Bright Air Settling Around Us / Michelle Maher


Bright Air Settling Around Us

poems by

Michelle Maher

ISBN: 978-1-59948-790-8, 96 pages, $15 (+ shipping)

Release Date: April 28, 2020


Michelle Maher lives in Wexford, PA with her husband. They have three daughters. Her work has appeared in journals such as Cordella, the Pittsburgh Poetry Review, the Georgetown Review, the Chautauqua Literary Journal and the Atlanta Review. Maher’s poem “At the Brera, Milan,” was selected by Toi Derricotte for the 2012 Patricia Dobler Poetry Award. She is a professor of English at La Roche University.

Michelle Maher’s first book sifts through dreamscapes, history, art, travel, and the nuances of the natural world for “proof that our lives / are not merely our own.” With an artist’s attention to detail and a mystic’s yearning for meaning, these poems insist on blending worlds so often separated by time, distance, or will. The sensibility behind this rich work aches for transcendence, yet recognizes—with deep and wise compassion—that language is made of both green and desiccated leaves, that the world we create with them is “ruptured / but free.” ~Ellen McGrath Smith, Author of Nobody’s Jackknife


Bright Air Settling Around Us by Michelle Maher is an energized, surprising book. These are vital poems that speak story, asking the big questions: What do we revere? What makes a good life? Maher writes the marvelous, the transformed as they co-exist with the everyday—crafting poems that show themselves, that aren’t hiding in cryptic messages. This dimension brings great depth, as this unwavering work echoes with risk and humanity.  ~Jan Beatty, Jackknife: New and Selected Poems (Pitt Poetry Series)

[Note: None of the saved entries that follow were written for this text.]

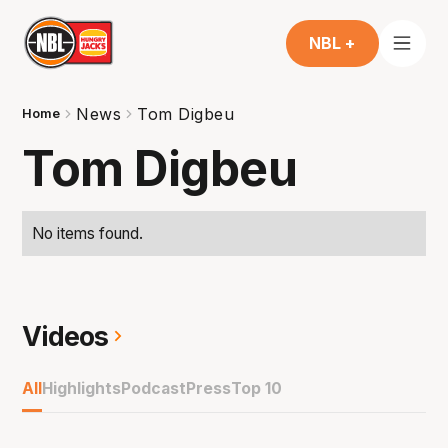
NBL +
News
Tom Digbeu
Home
Tom Digbeu
No items found.
Videos
All
Highlights
Podcast
Press
Top 10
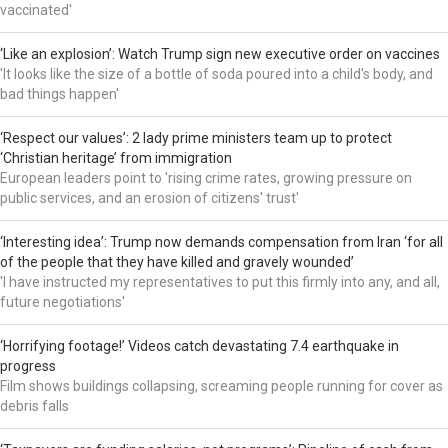
vaccinated'
‘Like an explosion’: Watch Trump sign new executive order on vaccines
'It looks like the size of a bottle of soda poured into a child's body, and
bad things happen'
‘Respect our values’: 2 lady prime ministers team up to protect
‘Christian heritage’ from immigration
European leaders point to 'rising crime rates, growing pressure on
public services, and an erosion of citizens' trust'
‘Interesting idea’: Trump now demands compensation from Iran ‘for all
of the people that they have killed and gravely wounded’
'I have instructed my representatives to put this firmly into any, and all,
future negotiations'
‘Horrifying footage!’ Videos catch devastating 7.4 earthquake in
progress
Film shows buildings collapsing, screaming people running for cover as
debris falls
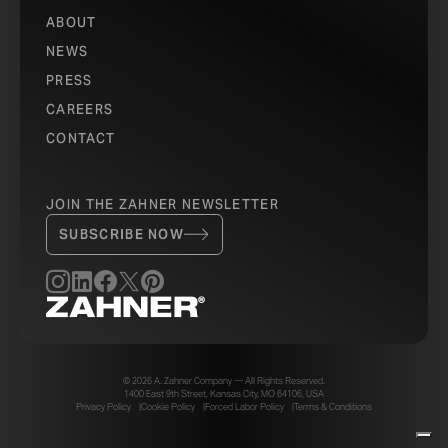
ABOUT
NEWS
PRESS
CAREERS
CONTACT
JOIN THE ZAHNER NEWSLETTER
SUBSCRIBE NOW
© 2026 A. Zahner Company — All Rights Reserved.
1400 East 9th Street, Kansas City, MO 64106, USA
Privacy Policy
Cookie Policy
Forced Labor Policy
Terms & Conditions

Michelle Maher’s moving new book builds steadily in emotional depth and resonance. Her poems “settle around us” incrementally – through rich, recurrent, thematic layering. With her, we experience the burdens of family dysfunction; the mirroring fractures of our global history; the fragile consolations of beauty and relationship; and the flickering challenge embodied in our secular and religious saints. The world Maher brings us is a difficult one, yet she leads us through it into light. ~Richard St. John, Author of Each Perfected Name

Scarlet Leaves


The young sugar maple stands
at the side of the road,
its spill of scarlet leaves

bright as drops of blood.
There are those who believe
that everything, finally,

will be lost and yet the yews separating
our yard from a neighbor’s
stand in the wind. Even the ones

that are dead, gathering leaves
blown over frozen grass to their roots,
hold fast to whatever the wind

brings them, while voles and chipmunks
dart in the layers of needles and leaves.
We turn, scanning the sky

for coming weather,
scrying the driven clouds as if
we could tell what

the evening might bring, snow
or thunder, or proof that our lives
are not merely our own.



Vishniak’s A Vanished World:

Summer Camp, Jewish Health Society, 1936


They’re laid out carefully in a circle,
worn and dirty like broken shells

washed up on a blackened beach.
So thin as to be almost flat on the ground,

the shoes of poor city children
who have been brought to a camp

outside of Slonim, Poland for fresh air
and games. They peer at their shoes intently,

touching them carefully so that they
can find them after the afternoon nap.

On the next page, a group of children
stand in shower spray, thin as fishes.

Girls perhaps seven or eight years old,
heads down, arms raised, staring at the slats

of the wooden floor. You can count their ribs.
Two seem to smile, one has long hair,

their heads bowed like wet flowers.
In a few years there will be more shoes,

mounds of them, warehouses full of them,
and signs for disinfecting showers.

When one turns the page, their bodies seem
to flicker with movement, but when you look

again they are caught, frozen still
for the unimaginable devouring to come.





A child, I would rip wings off bumblebees
and cry, surprised, when stung. Baking soda

poultices clotted my fingertips, but I ran outside
and kept at it until I felt my hands hurt

more than the pleasure I had in destroying
what was helpless within my grasp.

Now, barefoot, I avoid clover and pull down
my shirtsleeves when I go outside. The closest

I get to bees is watching them swarm the lilac
outside of my closed kitchen window. At ten,

I ran in a fireball of games, baseball
diamond to swimming pool, heedless

of what I hated: a girl down the street,
a neighbor’s dog. A cruelty possessed me,

one I wish would tear into my flesh again,
spring up like a wound fresh-torn and flowing,

yielding a heartlessness which says tomorrow,
you are ready for tomorrow, just by being alive.